17 January 2012

The Azeri Coast

There are places on a map that feel distant, no matter how close they may be. The Caspian Sea is one of them.
I remember the first time I ever really thought about this salty place. Some years ago, I awoke in the groggy middle of a fourteen hour flight from New York to Delhi - this was my first trip to a land more foreign than France or England - and looked at the flight map screen. Our small, digital plane was hovering over a strange disc of blue pixels. Somewhere below, a real body of water lay in the darkness, hemmed in by strange and terrifying names. Iran and Turkmenistan, vast Kazakhstan and mountainous middle Russia. The thought made the journey seem huge: "I'm flying over the Caspian Sea. This is so, so far away from home!"

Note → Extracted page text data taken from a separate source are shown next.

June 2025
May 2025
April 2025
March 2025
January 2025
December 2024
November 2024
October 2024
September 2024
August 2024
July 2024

Even right by its waters the Caspian seems distant and foreign, as though this grey, polluted surface was something other than the reality. A promenade, almost featureless, sweeps along Baku's seafront. At one end, the world's tallest flagpole stands. At the other end, a grid of new towers. Between, men and women walk in groups, taking pictures of the quiet water and the winter-wrapped trees. A "new dock," for strolling instead of boats, juts out over the ripples.

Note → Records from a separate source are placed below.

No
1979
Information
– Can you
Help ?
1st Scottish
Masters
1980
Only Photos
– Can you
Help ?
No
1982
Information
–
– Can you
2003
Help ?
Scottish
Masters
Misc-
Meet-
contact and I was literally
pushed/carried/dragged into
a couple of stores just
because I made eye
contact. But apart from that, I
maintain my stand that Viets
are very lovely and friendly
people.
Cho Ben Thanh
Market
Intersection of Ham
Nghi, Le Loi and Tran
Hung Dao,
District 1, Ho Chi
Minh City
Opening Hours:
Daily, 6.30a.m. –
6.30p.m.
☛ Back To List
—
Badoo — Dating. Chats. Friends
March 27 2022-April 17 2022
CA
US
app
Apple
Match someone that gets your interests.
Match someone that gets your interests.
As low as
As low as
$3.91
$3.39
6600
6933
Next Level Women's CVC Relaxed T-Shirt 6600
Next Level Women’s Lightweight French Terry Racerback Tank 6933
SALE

Oil dominates the Azeri stretch of coastline, and has for centuries. The wells here are the reason for Baku's boom - for as long as the city has existed, there has been oil. Before modern extraction, it literally seeped out of the ground. Much of the on-shore deposits have been drained, but rigs and derricks continue to be built far out into the water. If you believe reports, there's an entire offshore town, built by Socar Oil thirty miles from the coast. This watery metropolis is called Neft Dashlari; its population is over five thousand, it has a public park.

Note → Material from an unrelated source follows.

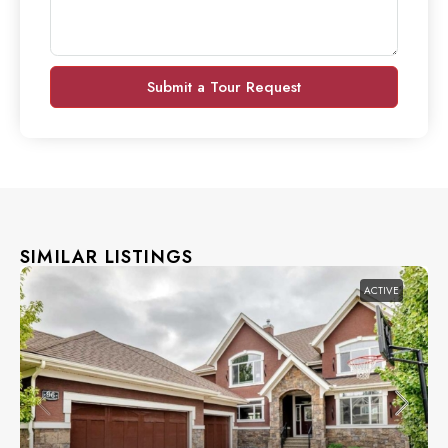
Submit a Tour Request
SIMILAR LISTINGS
ACTIVE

Just south of Baku, a rig-servicing station sits some distance from the highway, near vast cement plants. The long support legs jut hundreds of feet into the sky.
If this place feels exotic, it's because of the nightmare imagery of desecration and machinery. In the world, I've never been to a place that encapsulates the factory wasteland like Azerbaijan. Before we ventured up away, into the interior, I thought that the entire country must be like this. Luckily, it isn't. The waterside has brought out the worst.
The Caspian's water level fluctuates a great deal, rising and falling with drought and periods of rain. Once, it was much lower, and, before the mid twentieth century, Azerbaijan had some very nice beaches. Most of these have been lost as the sea rises.
What is left is a trash and rock strip, with occasional pebbly coves and a few, man-made sandy bays. In Lankarin, like most coastal towns, there is hardly any sense of the sea, the houses and people face inland.
Of course, this sea is known for its caviar - ninety percent of the world's real caviar comes from the Caspian; the sturgeon in her waters were once so plentiful that the eggs were considered peasant food. Today, the larger Beluga and Osetra sturgeon are endangered, though fishing still goes on. In Baku's Təzə Bazar, we saw big, gutted fish for sale and lots of tins of eggs.
These are less sought after, more common mackerel (we think), which are caught and sold for Azerbaijan's frying pans.
I still wish that I could really go to the Caspian Sea, or at least, to the idea of the place that I once had. Maybe on the other shore it's different, or in Iran or the north. Here, there is so little: sinking buildings and nodding oil wells, drooping power lines, trash, bulldozers, half-built "resorts," concrete, oil scum.